- **AIM OF THE TASK**
Return every line of the records that includes the string "nouvel".

- **Stored records**
________________________

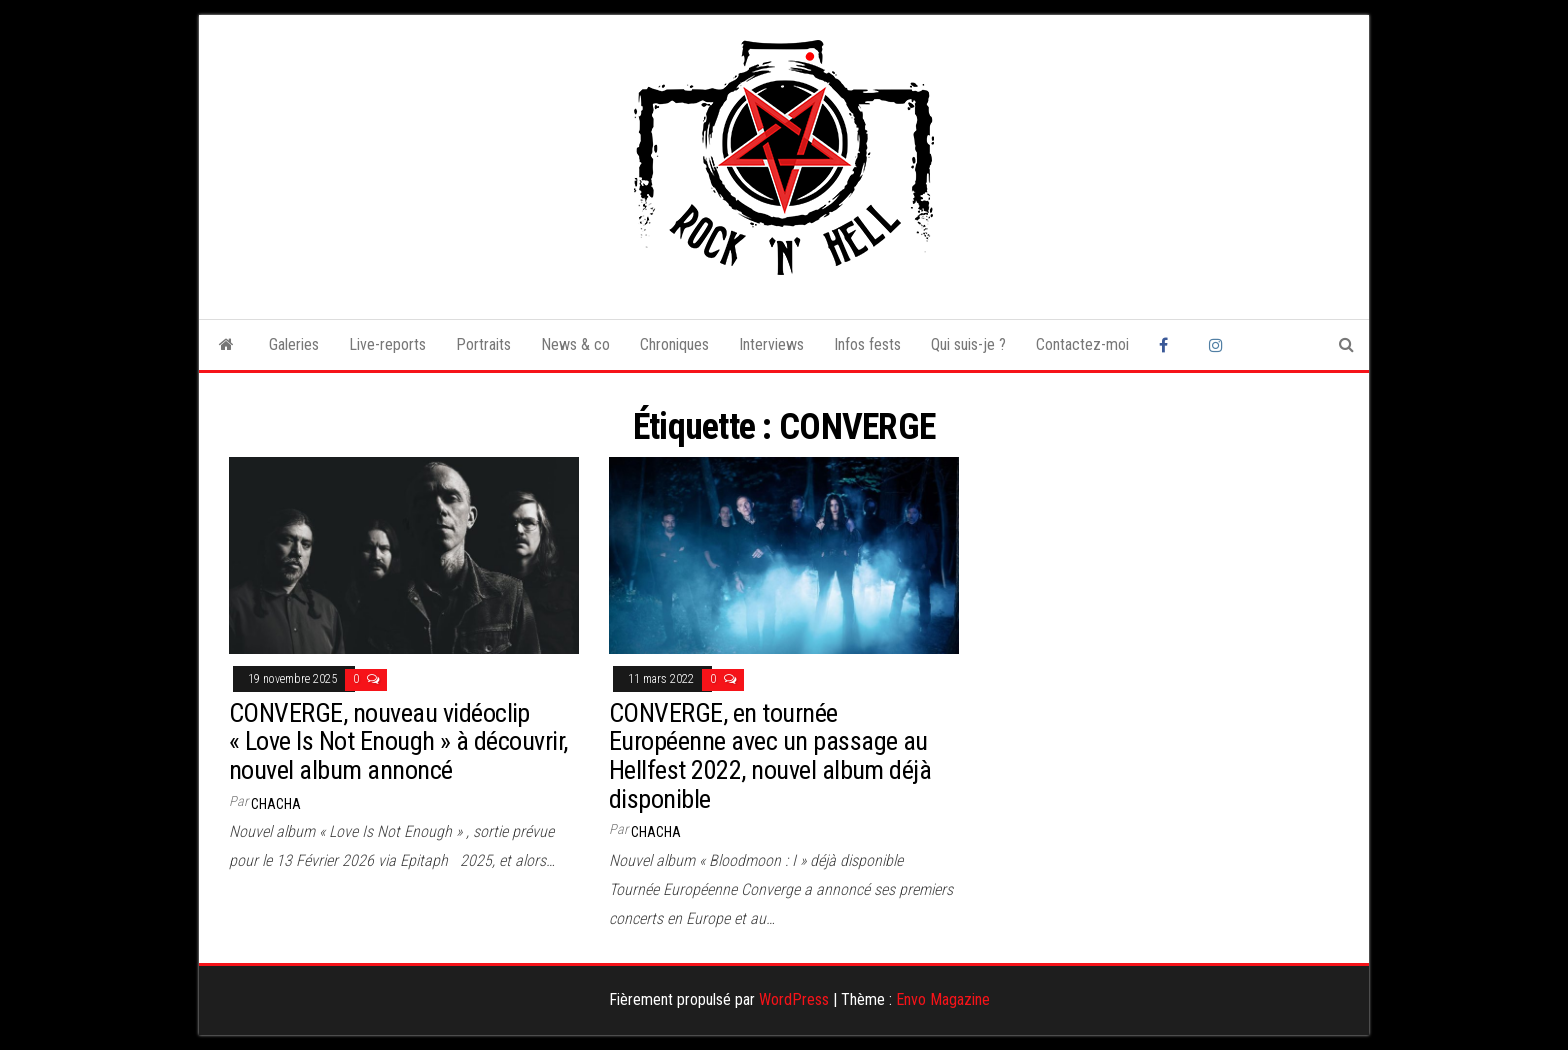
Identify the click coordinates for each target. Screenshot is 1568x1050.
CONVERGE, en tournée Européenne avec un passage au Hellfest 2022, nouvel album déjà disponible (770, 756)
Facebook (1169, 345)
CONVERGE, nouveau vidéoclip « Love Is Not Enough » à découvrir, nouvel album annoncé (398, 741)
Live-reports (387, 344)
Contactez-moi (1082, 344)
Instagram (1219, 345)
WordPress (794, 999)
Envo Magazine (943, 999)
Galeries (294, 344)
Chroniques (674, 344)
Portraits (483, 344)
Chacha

________________________

- **RESPONSE BOX**
CONVERGE, en tournée Européenne avec un passage au Hellfest 2022, nouvel album déjà disponible (770, 756)
CONVERGE, nouveau vidéoclip « Love Is Not Enough » à découvrir, nouvel album annoncé (398, 741)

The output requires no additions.